# Intro

This notebook analyses the `checkIsType` method calls for the `http-ballerina-tests` test suite. The Types that are passed and the time taken to execute have been logged to CSV and the analysis can be found here. In order to measure the execution time, the `checkIsType` function was modified to run 10,000 times for every call. The hope was that this would reduce the noise associated with measuring small durations. However; we still notices that multiple calls of the same type checks can be differ by an order of maginitude.
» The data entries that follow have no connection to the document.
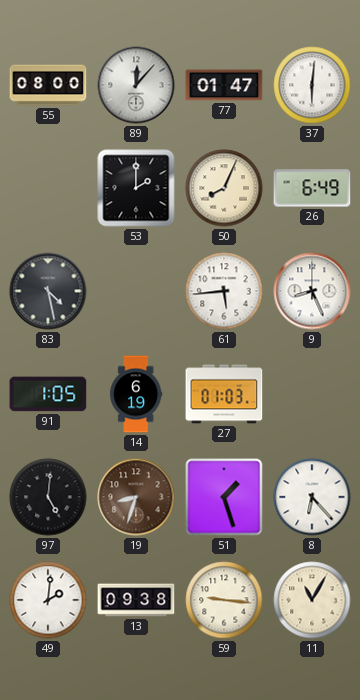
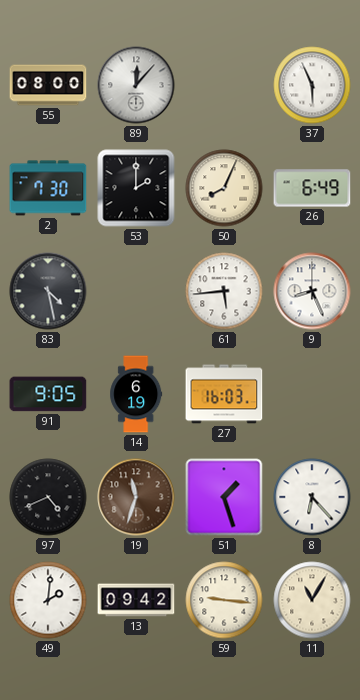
77: 01:47 -> none
37: 6:01 -> 5:56
2: none -> 7:30
91: 1:05 -> 9:05
27: 01:03 -> 16:03
97: 5:01 -> 4:41
19: 8:33 -> 11:33
13: 09:38 -> 09:42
Thus, execution times of the same order of magnitude will be considered to be comparable.

# Data Processing

In [45]:
import csv
from tabulate import tabulate

In [46]:
def get_key(vals: list)-> str:
    return vals[0]+" / "+vals[1]

# Format and print float values
def print_f(dict, key: str)-> str:
    return f"{dict[key]:,.2f}"

# Format and print integer values
def print_i(dict, key: str)-> str:
    return f"{dict[key]:,d}"

In [47]:
count = 0
dict_count = {}
dict_total_time = {}
dict_time = {}

with open('./test-10000-full.csv', newline='') as f:
    reader = csv.reader(f)
    for row in reader:
        count += 1
        key = get_key(row[:2])
        if key in dict_count:
            dict_count[key] = dict_count[key] + 1
            dict_total_time[key] = dict_total_time[key] + int(row[2])
        else:
            dict_count[key] = 1
            dict_total_time[key] = int(row[2])

for key in dict_count:
    dict_time[key] = int(dict_total_time[key] / dict_count[key])

dict_count_sorted = sorted(dict_count.items(), key=lambda item: item[1],reverse=True)
dict_total_time_sorted = sorted(dict_total_time.items(), key=lambda item: item[1],reverse=True)
dict_time_sorted = sorted(dict_time.items(), key=lambda item: item[1],reverse=True)

In [48]:
print("Numeber of entires: ",count)
print("Numeber of unique entires: ",len(dict_count))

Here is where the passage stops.